» Exercise objective
Going through the lines below, tally those that include "электросварные", and give only the number.

┄┄┄┄┄┄

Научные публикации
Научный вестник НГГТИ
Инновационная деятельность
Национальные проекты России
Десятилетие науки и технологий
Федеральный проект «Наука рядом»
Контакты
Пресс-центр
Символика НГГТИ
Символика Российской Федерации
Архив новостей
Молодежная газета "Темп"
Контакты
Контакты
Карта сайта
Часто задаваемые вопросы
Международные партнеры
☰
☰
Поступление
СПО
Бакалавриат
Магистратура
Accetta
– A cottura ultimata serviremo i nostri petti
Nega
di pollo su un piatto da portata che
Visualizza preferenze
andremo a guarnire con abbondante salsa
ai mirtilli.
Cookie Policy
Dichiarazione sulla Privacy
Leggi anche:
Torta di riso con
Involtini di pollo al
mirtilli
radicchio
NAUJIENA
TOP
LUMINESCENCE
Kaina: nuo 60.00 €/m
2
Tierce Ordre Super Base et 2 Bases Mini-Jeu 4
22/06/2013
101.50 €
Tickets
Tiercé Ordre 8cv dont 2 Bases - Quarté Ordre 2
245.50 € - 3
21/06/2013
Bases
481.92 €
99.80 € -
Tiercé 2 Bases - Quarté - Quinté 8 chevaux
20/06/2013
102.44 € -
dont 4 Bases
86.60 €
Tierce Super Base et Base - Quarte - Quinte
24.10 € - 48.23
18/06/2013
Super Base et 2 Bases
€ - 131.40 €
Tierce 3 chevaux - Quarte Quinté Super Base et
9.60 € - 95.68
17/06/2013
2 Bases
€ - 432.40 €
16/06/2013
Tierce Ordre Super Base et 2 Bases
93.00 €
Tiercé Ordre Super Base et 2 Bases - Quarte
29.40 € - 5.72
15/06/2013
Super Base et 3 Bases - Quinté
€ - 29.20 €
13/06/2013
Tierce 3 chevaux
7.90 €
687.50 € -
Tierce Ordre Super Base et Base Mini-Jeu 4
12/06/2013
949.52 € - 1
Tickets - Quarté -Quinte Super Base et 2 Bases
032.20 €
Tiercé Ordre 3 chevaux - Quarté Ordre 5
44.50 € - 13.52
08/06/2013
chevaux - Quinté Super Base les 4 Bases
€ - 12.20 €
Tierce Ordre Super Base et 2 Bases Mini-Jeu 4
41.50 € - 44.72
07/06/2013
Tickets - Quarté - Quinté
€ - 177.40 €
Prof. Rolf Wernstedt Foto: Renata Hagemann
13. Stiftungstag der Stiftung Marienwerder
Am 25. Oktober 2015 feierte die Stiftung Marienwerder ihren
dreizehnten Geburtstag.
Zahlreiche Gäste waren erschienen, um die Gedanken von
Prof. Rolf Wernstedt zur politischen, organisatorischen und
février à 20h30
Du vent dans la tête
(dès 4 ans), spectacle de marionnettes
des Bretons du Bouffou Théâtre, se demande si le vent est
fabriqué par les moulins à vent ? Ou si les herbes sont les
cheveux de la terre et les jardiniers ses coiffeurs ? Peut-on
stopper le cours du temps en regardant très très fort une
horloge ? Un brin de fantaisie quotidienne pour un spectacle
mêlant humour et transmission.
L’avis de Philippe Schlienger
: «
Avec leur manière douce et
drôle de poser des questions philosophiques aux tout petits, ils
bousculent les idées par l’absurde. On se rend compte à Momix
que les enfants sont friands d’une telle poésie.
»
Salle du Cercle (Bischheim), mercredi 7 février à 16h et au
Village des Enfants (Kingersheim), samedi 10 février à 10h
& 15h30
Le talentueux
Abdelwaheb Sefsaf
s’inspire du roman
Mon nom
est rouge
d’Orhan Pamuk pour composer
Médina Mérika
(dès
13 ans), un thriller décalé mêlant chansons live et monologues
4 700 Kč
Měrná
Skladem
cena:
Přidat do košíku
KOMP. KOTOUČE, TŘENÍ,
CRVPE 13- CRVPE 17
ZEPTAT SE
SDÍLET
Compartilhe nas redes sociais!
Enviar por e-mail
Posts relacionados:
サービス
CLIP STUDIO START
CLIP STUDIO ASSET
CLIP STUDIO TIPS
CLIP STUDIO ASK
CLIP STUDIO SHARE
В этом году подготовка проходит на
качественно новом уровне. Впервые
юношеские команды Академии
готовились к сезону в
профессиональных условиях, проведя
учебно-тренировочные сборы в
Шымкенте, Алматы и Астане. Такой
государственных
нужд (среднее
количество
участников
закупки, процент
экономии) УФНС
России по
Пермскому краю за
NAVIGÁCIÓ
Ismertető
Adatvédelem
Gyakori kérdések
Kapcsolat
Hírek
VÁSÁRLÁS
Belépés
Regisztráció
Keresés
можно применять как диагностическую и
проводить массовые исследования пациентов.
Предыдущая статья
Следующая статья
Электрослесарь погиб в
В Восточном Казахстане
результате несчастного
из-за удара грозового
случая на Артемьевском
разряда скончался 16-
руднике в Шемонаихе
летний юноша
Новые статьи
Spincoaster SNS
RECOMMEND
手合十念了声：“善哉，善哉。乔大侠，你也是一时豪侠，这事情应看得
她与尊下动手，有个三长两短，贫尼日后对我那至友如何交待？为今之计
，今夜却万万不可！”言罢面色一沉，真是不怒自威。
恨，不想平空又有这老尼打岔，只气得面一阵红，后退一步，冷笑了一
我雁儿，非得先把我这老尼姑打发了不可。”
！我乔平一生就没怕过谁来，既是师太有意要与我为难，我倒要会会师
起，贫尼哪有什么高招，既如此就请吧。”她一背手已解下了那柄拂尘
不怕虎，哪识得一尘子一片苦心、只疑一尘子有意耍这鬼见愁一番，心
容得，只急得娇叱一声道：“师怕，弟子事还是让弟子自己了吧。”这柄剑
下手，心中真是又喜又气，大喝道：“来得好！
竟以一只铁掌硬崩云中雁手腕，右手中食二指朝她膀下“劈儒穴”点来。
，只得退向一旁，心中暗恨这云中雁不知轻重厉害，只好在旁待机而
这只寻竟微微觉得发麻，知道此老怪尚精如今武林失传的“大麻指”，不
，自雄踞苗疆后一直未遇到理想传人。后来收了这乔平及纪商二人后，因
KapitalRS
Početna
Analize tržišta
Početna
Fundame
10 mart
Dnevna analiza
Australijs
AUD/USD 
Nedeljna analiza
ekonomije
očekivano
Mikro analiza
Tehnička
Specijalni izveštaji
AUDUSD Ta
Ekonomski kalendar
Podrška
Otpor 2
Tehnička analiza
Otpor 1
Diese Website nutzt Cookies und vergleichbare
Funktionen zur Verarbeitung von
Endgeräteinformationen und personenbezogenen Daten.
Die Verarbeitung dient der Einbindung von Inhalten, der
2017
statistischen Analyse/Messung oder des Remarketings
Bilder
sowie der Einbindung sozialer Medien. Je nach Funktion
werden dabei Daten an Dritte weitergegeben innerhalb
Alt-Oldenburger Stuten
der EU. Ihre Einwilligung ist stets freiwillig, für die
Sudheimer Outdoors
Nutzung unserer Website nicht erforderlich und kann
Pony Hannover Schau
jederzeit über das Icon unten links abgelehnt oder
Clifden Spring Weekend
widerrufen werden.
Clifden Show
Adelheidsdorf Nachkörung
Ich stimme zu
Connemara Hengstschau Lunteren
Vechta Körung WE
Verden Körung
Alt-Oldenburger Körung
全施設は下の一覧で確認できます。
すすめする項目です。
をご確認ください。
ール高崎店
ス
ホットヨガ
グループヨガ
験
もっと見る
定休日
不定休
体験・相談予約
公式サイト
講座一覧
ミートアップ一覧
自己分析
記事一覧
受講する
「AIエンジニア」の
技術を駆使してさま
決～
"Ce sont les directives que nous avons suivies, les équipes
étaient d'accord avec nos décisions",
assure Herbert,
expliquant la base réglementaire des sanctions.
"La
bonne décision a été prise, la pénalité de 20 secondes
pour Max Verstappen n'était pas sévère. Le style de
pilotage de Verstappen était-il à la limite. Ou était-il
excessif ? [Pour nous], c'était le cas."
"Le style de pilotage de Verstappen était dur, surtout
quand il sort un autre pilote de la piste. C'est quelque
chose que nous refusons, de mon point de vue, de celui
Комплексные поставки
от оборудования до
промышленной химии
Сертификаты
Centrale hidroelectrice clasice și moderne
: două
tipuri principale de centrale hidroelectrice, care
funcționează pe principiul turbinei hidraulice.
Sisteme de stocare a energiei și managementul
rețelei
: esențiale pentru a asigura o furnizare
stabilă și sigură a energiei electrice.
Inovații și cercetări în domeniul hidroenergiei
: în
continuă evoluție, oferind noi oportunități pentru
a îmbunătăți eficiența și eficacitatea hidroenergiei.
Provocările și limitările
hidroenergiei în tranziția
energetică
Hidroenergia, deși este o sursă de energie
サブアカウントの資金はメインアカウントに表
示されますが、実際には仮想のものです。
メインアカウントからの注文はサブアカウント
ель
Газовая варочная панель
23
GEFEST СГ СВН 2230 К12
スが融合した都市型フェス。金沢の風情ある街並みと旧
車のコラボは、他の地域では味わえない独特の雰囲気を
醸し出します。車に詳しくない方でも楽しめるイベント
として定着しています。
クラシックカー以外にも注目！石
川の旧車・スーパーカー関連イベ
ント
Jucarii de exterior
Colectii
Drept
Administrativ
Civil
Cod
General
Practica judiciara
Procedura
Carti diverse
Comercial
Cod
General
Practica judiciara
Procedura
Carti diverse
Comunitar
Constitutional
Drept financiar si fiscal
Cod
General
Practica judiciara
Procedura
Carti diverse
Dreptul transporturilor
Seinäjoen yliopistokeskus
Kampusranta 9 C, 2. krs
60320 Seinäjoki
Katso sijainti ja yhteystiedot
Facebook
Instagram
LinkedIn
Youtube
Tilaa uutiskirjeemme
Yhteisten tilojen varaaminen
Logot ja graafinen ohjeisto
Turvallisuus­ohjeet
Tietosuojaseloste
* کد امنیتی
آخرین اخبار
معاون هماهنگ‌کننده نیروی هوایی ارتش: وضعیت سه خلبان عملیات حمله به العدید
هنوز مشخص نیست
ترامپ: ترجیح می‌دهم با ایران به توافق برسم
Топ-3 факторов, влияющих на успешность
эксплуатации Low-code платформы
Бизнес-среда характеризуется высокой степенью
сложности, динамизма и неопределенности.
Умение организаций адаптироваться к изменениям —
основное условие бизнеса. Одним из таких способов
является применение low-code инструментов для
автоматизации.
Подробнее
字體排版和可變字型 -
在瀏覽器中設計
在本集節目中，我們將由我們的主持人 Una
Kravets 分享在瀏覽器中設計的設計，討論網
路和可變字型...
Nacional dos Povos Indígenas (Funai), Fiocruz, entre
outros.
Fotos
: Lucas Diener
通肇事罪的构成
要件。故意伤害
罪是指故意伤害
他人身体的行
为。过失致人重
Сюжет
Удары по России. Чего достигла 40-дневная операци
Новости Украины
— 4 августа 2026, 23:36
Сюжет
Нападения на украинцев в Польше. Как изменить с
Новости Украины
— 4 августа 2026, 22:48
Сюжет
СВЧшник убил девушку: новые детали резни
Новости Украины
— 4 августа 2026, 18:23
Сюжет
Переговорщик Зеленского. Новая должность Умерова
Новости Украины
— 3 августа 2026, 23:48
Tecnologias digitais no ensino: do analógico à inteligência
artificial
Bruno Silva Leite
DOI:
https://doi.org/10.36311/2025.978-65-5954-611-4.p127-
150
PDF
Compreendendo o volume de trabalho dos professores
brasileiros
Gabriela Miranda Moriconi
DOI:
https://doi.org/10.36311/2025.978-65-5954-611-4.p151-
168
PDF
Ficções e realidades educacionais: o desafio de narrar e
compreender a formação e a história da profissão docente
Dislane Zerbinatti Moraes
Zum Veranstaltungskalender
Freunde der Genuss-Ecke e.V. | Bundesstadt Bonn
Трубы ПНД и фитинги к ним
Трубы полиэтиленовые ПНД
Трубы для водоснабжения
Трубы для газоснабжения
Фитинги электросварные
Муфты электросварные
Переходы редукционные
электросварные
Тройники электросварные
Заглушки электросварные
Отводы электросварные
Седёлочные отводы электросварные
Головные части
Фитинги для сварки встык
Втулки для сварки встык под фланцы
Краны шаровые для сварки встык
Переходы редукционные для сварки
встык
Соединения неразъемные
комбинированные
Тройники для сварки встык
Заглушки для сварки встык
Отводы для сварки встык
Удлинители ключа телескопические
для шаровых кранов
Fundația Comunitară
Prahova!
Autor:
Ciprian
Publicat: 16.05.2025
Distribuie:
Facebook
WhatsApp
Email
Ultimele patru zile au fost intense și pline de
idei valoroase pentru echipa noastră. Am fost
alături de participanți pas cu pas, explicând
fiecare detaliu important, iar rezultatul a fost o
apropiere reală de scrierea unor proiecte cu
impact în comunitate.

┄┄┄┄┄┄

» Written response
7